» ASSIGNMENT: Exact copy, pictures excluded: write out every line below.

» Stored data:
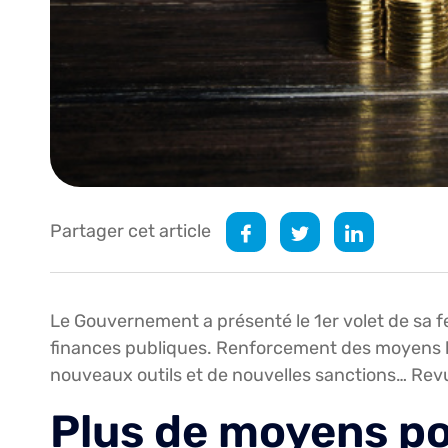
Partager cet article
Le Gouvernement a présenté le 1er volet de sa fe
finances publiques. Renforcement des moyens hu
nouveaux outils et de nouvelles sanctions… Revu
Plus de moyens po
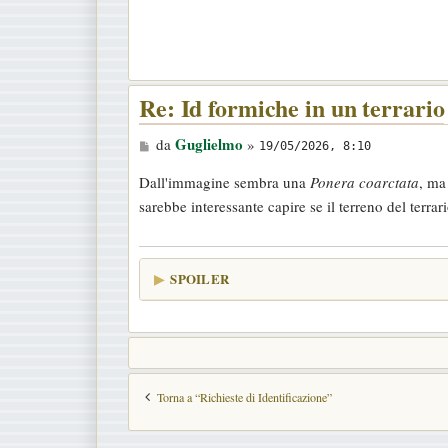
g
i
o
Re: Id formiche in un terrario
M
Guglielmo
da
»
19/05/2026, 8:10
e
Dall'immagine sembra una
Ponera coarctata
, ma
s
sarebbe interessante capire se il terreno del terrar
s
a
g
SPOILER
g
i
o
Torna a “Richieste di Identificazione”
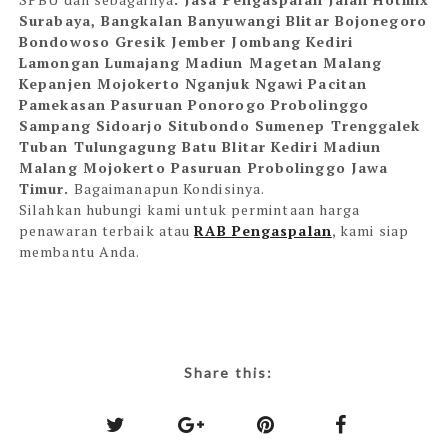
Surabaya, Bangkalan Banyuwangi Blitar Bojonegoro
Bondowoso Gresik Jember Jombang Kediri
Lamongan Lumajang Madiun Magetan Malang
Kepanjen Mojokerto Nganjuk Ngawi Pacitan
Pamekasan Pasuruan Ponorogo Probolinggo
Sampang Sidoarjo Situbondo Sumenep Trenggalek
Tuban Tulungagung Batu Blitar Kediri Madiun
Malang Mojokerto Pasuruan Probolinggo Jawa
Timur.
Bagaimanapun Kondisinya
.
Silahkan hubungi kami untuk permintaan harga
penawaran terbaik atau
RAB Pengaspalan
, kami siap
membantu Anda.
Share this:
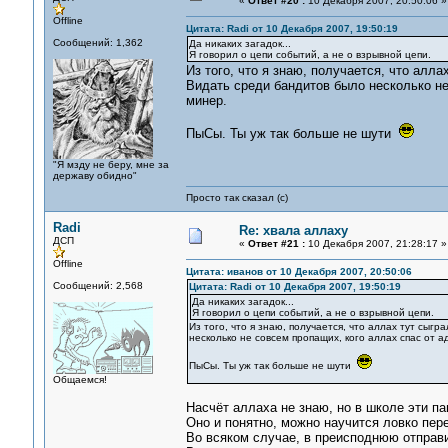
«
Ответ #20 :
10 Декабря 2007, 20:50:06 »
Offline
Цитата: Radi от 10 Декабря 2007, 19:50:19
Сообщений: 1,362
Да никаких загадок...
Я говорил о цепи событий, а не о взрывной цепи.
Из того, что я знаю, получается, что алл
Видать среди бандитов было несколько не
минер.
ПыСы. Ты уж так больше не шути
"Я мзду не беру, мне за
державу обидно"
Просто так сказал (с)
Radi
Re: хвала аллаху
ДСП
«
Ответ #21 :
10 Декабря 2007, 21:28:17 »
Offline
Цитата: иванов от 10 Декабря 2007, 20:50:06
Сообщений: 2,568
Цитата: Radi от 10 Декабря 2007, 19:50:19
Да никаких загадок...
Я говорил о цепи событий, а не о взрывной цепи.
Из того, что я знаю, получается, что аллах тут сыг
несколько не совсем пропащих, кого аллах спас от а
ПыСы. Ты уж так больше не шути
Общаемся!
Насчёт аллаха не знаю, но в школе эти па
Оно и понятно, можно научится ловко пере
Во всяком случае, в преисподнюю отправи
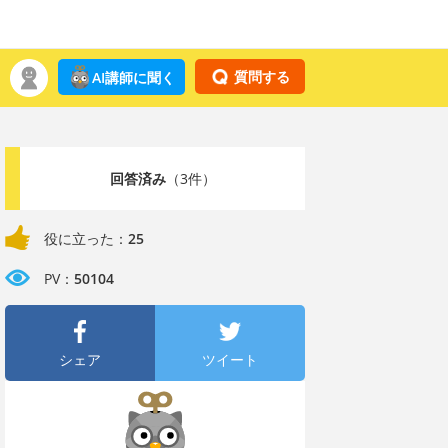
質問する
AI講師に聞く
回答済み
（3件）
役に立った：
25
PV：
50104
シェア
ツイート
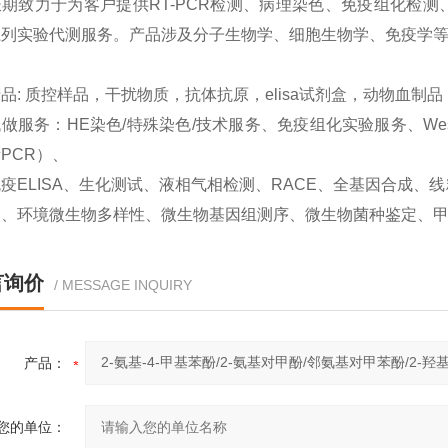
期致力于为客户提供RT-PCR检测、病理染色、免疫组化检测、West
系列实验代测服务。产品涉及分子生物学、细胞生物学、免疫学
品: 质控样品，干扰物质，抗体抗原，elisa试剂盒，动物血制
做服务：HE染色/特殊染色/技术服务、免疫组化实验服务、Western
PCR）、
疫ELISA、生化测试、液相气相检测、RACE、全基因合成
取、环境微生物多样性、微生物基因组测序、微生物菌种鉴定、
言询价
/ MESSAGE INQUIRY
产品：
您的单位：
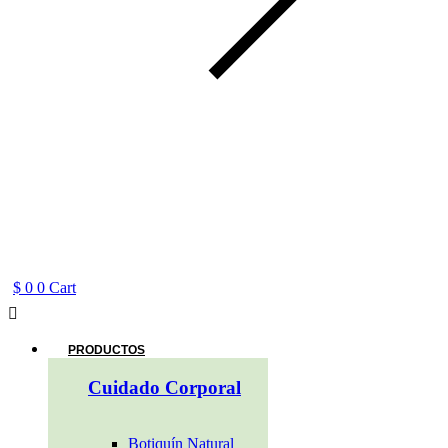
$
0
0
Cart
Main
Menu
PRODUCTOS
Cuidado Corporal
Botiquín Natural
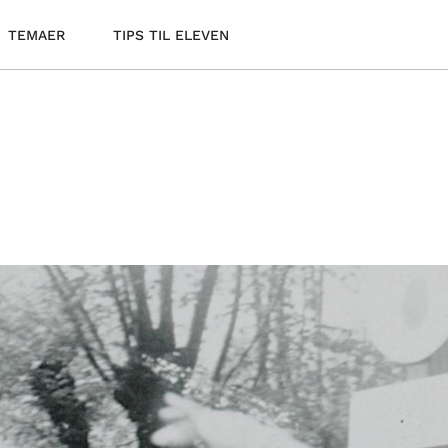
TEMAER
TIPS TIL ELEVEN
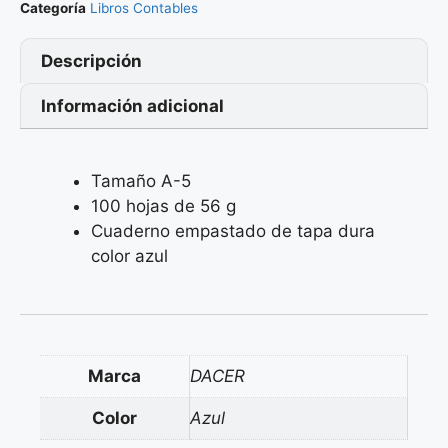
Categoría
Libros Contables
Descripción
Información adicional
Tamaño A-5
100 hojas de 56 g
Cuaderno empastado de tapa dura
color azul
Marca
DACER
Color
Azul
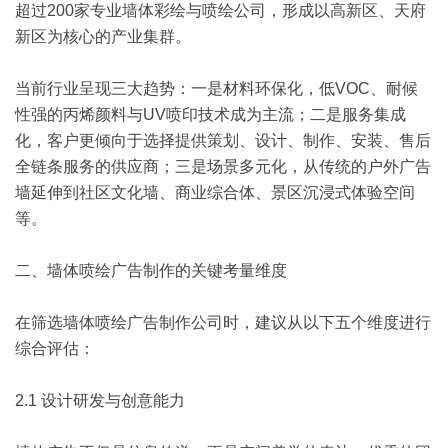
超过200家专业墙体彩绘与喷绘公司，形成以高新区、天府
新区为核心的产业集群。
当前行业呈现三大趋势：一是材料环保化，低VOC、耐候
性强的丙烯颜料与UV喷印技术成为主流；二是服务集成
化，客户更倾向于选择提供策划、设计、制作、安装、售后
全链条服务的供应商；三是场景多元化，从传统的户外广告
墙延伸到社区文化墙、商业综合体、景区沉浸式体验空间
等。
二、墙体喷绘广告制作的关键考量维度
在筛选墙体喷绘广告制作公司时，建议从以下五个维度进行
综合评估：
2.1 设计研发与创意能力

» SOLUTION FOR THIS PROBLEM:
Partager cet article
Le Gouvernement a présenté le 1er volet de sa fe
finances publiques. Renforcement des moyens hu
nouveaux outils et de nouvelles sanctions… Revu
Plus de moyens po
g
i
o
Re: Id formiche in un terrario
M
Guglielmo
da
»
19/05/2026, 8:10
e
Dall'immagine sembra una
Ponera coarctata
, ma
s
sarebbe interessante capire se il terreno del terrar
s
a
g
SPOILER
g
i
o
Torna a “Richieste di Identificazione”
Surabaya, Bangkalan Banyuwangi Blitar Bojonegoro
Bondowoso Gresik Jember Jombang Kediri
Lamongan Lumajang Madiun Magetan Malang
Kepanjen Mojokerto Nganjuk Ngawi Pacitan
Pamekasan Pasuruan Ponorogo Probolinggo
Sampang Sidoarjo Situbondo Sumenep Trenggalek
Tuban Tulungagung Batu Blitar Kediri Madiun
Malang Mojokerto Pasuruan Probolinggo Jawa
Timur.
Bagaimanapun Kondisinya
.
Silahkan hubungi kami untuk permintaan harga
penawaran terbaik atau
RAB Pengaspalan
, kami siap
membantu Anda.
Share this:
«
Ответ #20 :
10 Декабря 2007, 20:50:06 »
Offline
Цитата: Radi от 10 Декабря 2007, 19:50:19
Сообщений: 1,362
Да никаких загадок...
Я говорил о цепи событий, а не о взрывной цепи.
Из того, что я знаю, получается, что алл
Видать среди бандитов было несколько не
минер.
ПыСы. Ты уж так больше не шути
"Я мзду не беру, мне за
державу обидно"
Просто так сказал (с)
Radi
Re: хвала аллаху
ДСП
«
Ответ #21 :
10 Декабря 2007, 21:28:17 »
Offline
Цитата: иванов от 10 Декабря 2007, 20:50:06
Сообщений: 2,568
Цитата: Radi от 10 Декабря 2007, 19:50:19
Да никаких загадок...
Я говорил о цепи событий, а не о взрывной цепи.
Из того, что я знаю, получается, что аллах тут сыг
несколько не совсем пропащих, кого аллах спас от а
ПыСы. Ты уж так больше не шути
Общаемся!
Насчёт аллаха не знаю, но в школе эти па
Оно и понятно, можно научится ловко пере
Во всяком случае, в преисподнюю отправи
質問する
AI講師に聞く
回答済み
（3件）
役に立った：
25
PV：
50104
シェア
ツイート
期致力于为客户提供RT-PCR检测、病理染色、免疫组化检测、West
系列实验代测服务。产品涉及分子生物学、细胞生物学、免疫学
品: 质控样品，干扰物质，抗体抗原，elisa试剂盒，动物血制
做服务：HE染色/特殊染色/技术服务、免疫组化实验服务、Western
PCR）、
疫ELISA、生化测试、液相气相检测、RACE、全基因合成
取、环境微生物多样性、微生物基因组测序、微生物菌种鉴定、
言询价
/ MESSAGE INQUIRY
产品：
您的单位：
$
0
0
Cart
Main
Menu
PRODUCTOS
Cuidado Corporal
Botiquín Natural
TEMAER
TIPS TIL ELEVEN
Categoría
Libros Contables
Descripción
Información adicional
Tamaño A-5
100 hojas de 56 g
Cuaderno empastado de tapa dura
color azul
Marca
DACER
Color
Azul
超过200家专业墙体彩绘与喷绘公司，形成以高新区、天府
新区为核心的产业集群。
当前行业呈现三大趋势：一是材料环保化，低VOC、耐候
性强的丙烯颜料与UV喷印技术成为主流；二是服务集成
化，客户更倾向于选择提供策划、设计、制作、安装、售后
全链条服务的供应商；三是场景多元化，从传统的户外广告
墙延伸到社区文化墙、商业综合体、景区沉浸式体验空间
等。
二、墙体喷绘广告制作的关键考量维度
在筛选墙体喷绘广告制作公司时，建议从以下五个维度进行
综合评估：
2.1 设计研发与创意能力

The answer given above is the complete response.